Religious “Legalism” with a capital “L” is heresy.
It’s the belief that one’s personal virtue and obedience to religious norms or standards merits God’s favor and/or salvation. This “do-it-yourself” religion is antithetical to the gospel of Christ and the Bible’s grace-based religion.
“For by grace you have been saved through faith,” writes the Apostle Paul. He goes on to remark, “This is not your own doing; it is the gift of God.” (Eph 2:8) When asked what deeds God requires of men as a condition for eternal life, Jesus surprised his audience with the reply, “This is the work of God, that you believe in Him whom He has sent.” (John 6:29; see also John 3:16, 36; Acts 4:12; 16:30-31; Rom 10:9-13)
I used to think that I could earn God’s favor and salvation on the basis of my inherent virtue and good works.
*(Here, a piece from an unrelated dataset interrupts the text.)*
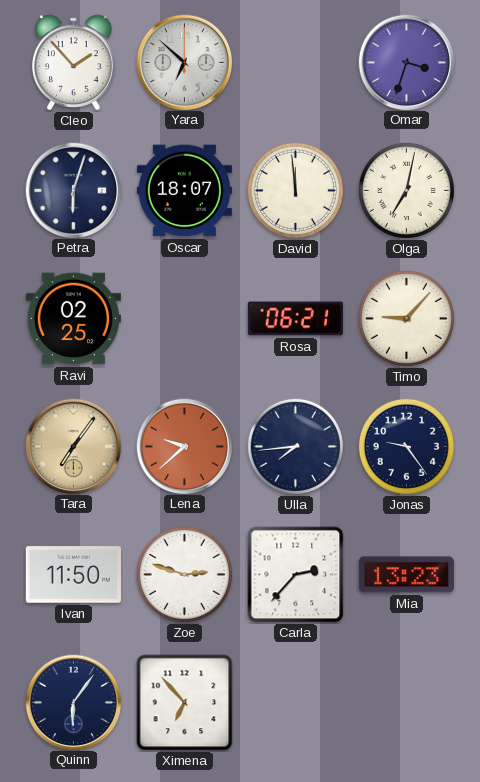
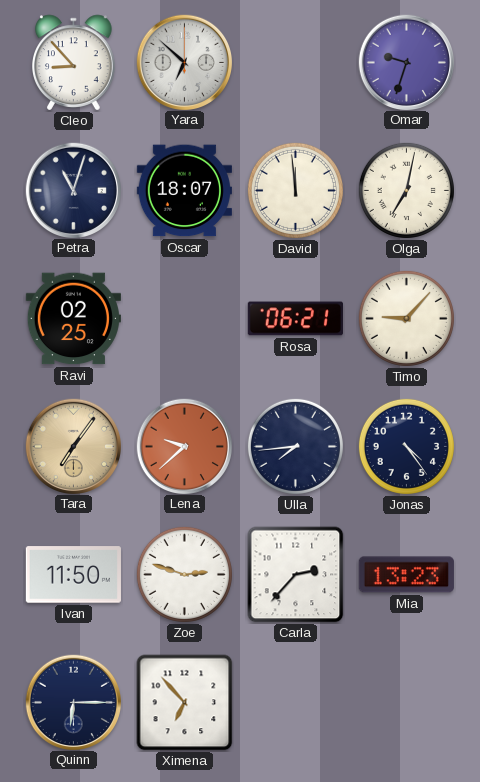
Cleo: 1:53 -> 8:53
Omar: 3:33 -> 9:33
Petra: 6:03 -> 11:03
Jonas: 9:24 -> 4:24
Quinn: 6:06 -> 6:15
Of course, I admitted I wasn’t perfect. But I foolishly presumed that my good deeds would somehow outweigh my bad deeds.
In this respect, I thought and behaved much like the Pharisees, scribes, and Jewish people of Jesus’ day who trusted in their own inherent virtue and religious performance to merit their acceptance before God (Matt 5:20; Luke 16:14-15; 18:9-12, 14; Rom 10:1-3).
Thankfully, God helped me realize that my sinfulness was heart-deep (Gen 6:5; Jer 17:9; Matt 15:19-20) and that the best of my moral or religious deeds were worthless for earning His favor (Isa 64:6; Rom 3:20; Phil 3:4-9). By His saving grace, I repented of my sin and self-righteousness, placing my confidence and hope in the person and work of Jesus Christ alone.
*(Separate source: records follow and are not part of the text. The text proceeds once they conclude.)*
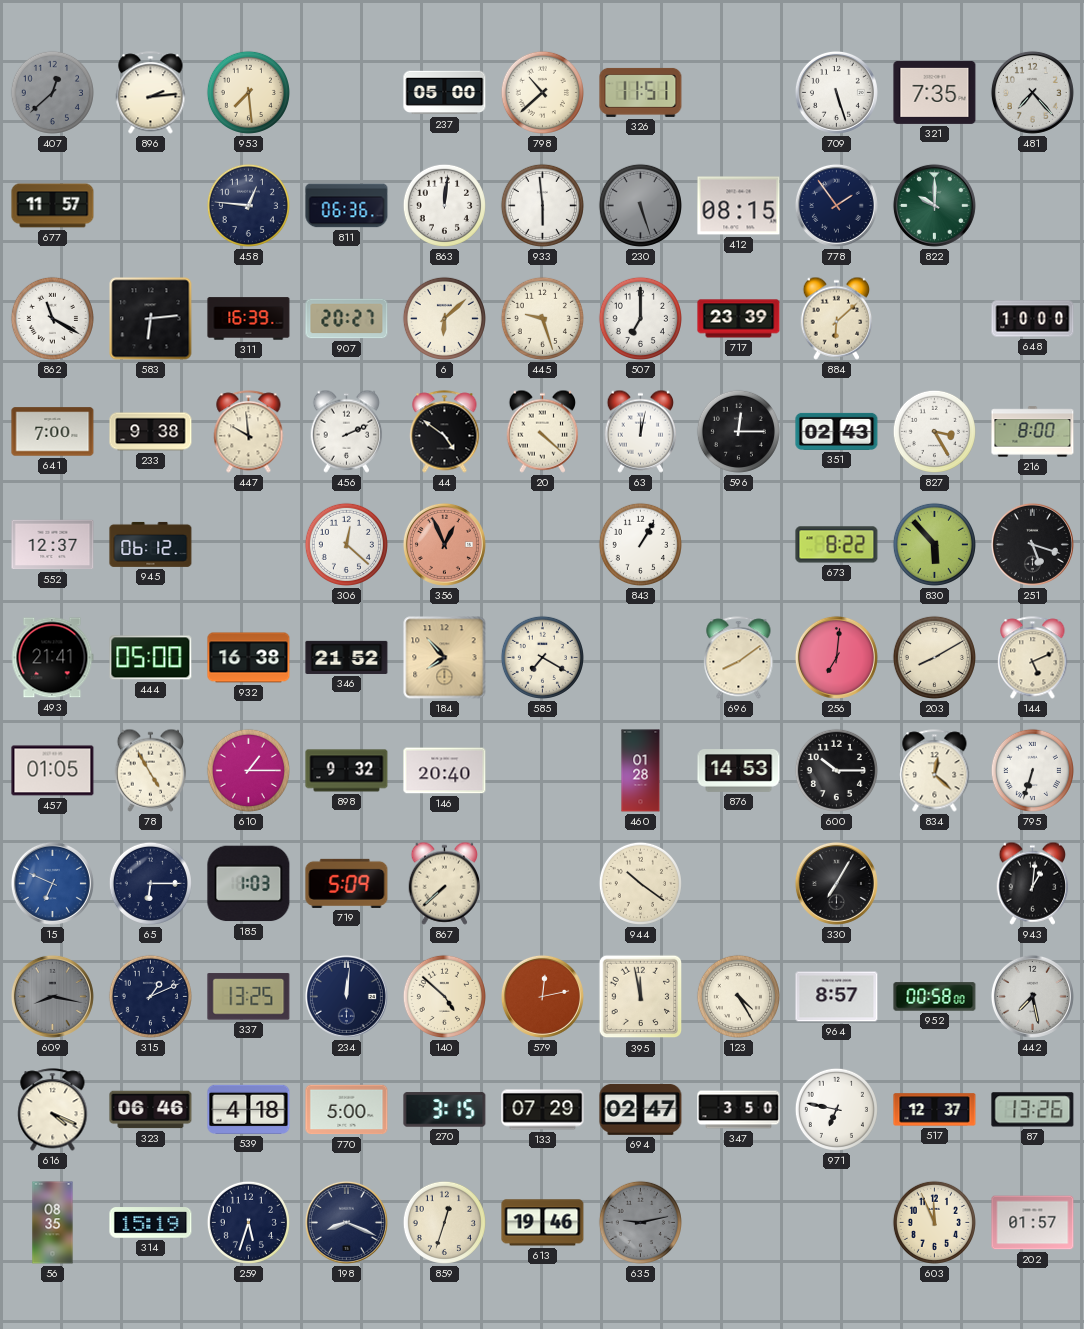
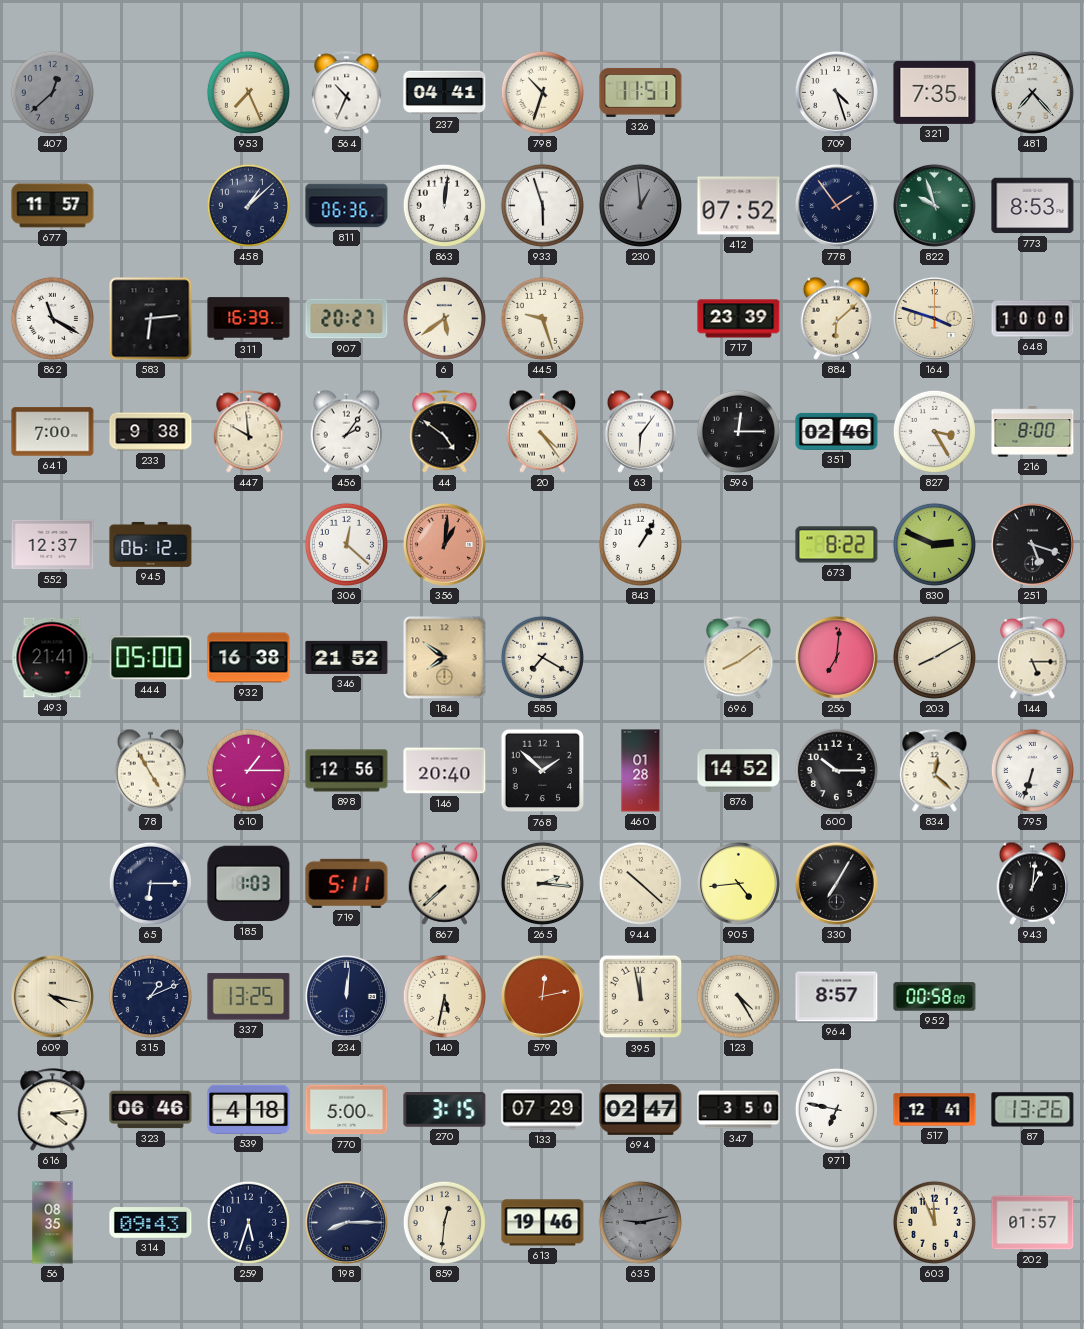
896: 2:14 -> none
953: 7:29 -> 7:26
564: none -> 10:34
237: 05:00 -> 04:41
798: 10:38 -> 10:33
709: 5:27 -> 4:27
458: 12:46 -> 1:08
933: 5:59 -> 5:57
230: 5:27 -> 12:59
412: 08:15 -> 07:52
822: 10:00 -> 9:57
773: none -> 8:53
6: 6:08 -> 5:39
507: 7:00 -> none
164: none -> 3:48
456: 2:11 -> 2:06
20: 4:22 -> 4:24
63: 12:02 -> 6:06
351: 02:43 -> 02:46
356: 12:56 -> 1:01
830: 5:53 -> 2:49
184: 7:53 -> 7:51
144: 5:11 -> 5:15
457: 01:05 -> none
898: 9:32 -> 12:56
768: none -> 1:52
876: 14:53 -> 14:52
15: 6:49 -> none
719: 5:09 -> 5:11
265: none -> 2:16
944: 10:21 -> 10:22
905: none -> 4:44
609: 8:17 -> 4:17
609 dial: grey -> cream
140: 4:52 -> 5:32
442: 7:28 -> none
616: 4:19 -> 4:14
517: 12:37 -> 12:41
314: 15:19 -> 09:43
198: 8:19 -> 8:15
859: 12:33 -> 12:31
That’s when “Bob the Legalist” died.
Conversion freed me from the penalty and dominion of sin, but sinful tendencies were not completely eradicated from my heart. I still struggled with some of the old tendencies of “Bob the Legalist.” Though I was no longer a Legalist, I still tended at times to think and behave like a legalist (lower-case “l”).
Elevating My Own Opinions
Without biblical warrant, I tended to view certain practices as “wrong” and Christians who endorsed or practiced them as “worldly.” Instead of basing my understanding of “worldliness” on the teaching of Scripture (John 2:15-17), I based it largely on my own preferences, prejudices, and personal standards. As a result, I sometimes condemned what the Bible doesn’t condemn and disapproved of other Christians whom God approves (Ezek 13:22; Rom 14:3-4).
Looking Down at Others
I also had a tendency to be hypercritical of Christians and churches that didn’t share all my beliefs and convictions – while remaining to some degree blind to my own remaining sins and weaknesses (Matt 7:1-5). Instead of focusing primarily on the central truths of the gospel, I was overly preoccupied with beliefs and practices that distinguished me from all other Christians and exalted those beliefs and practices to a place of unwarranted priority (Matt 23:23). As a result, I so focused on minute orthodoxy that I lost sight of brotherly love (Rev 2:2-4) and humility (1 Cor 4:7).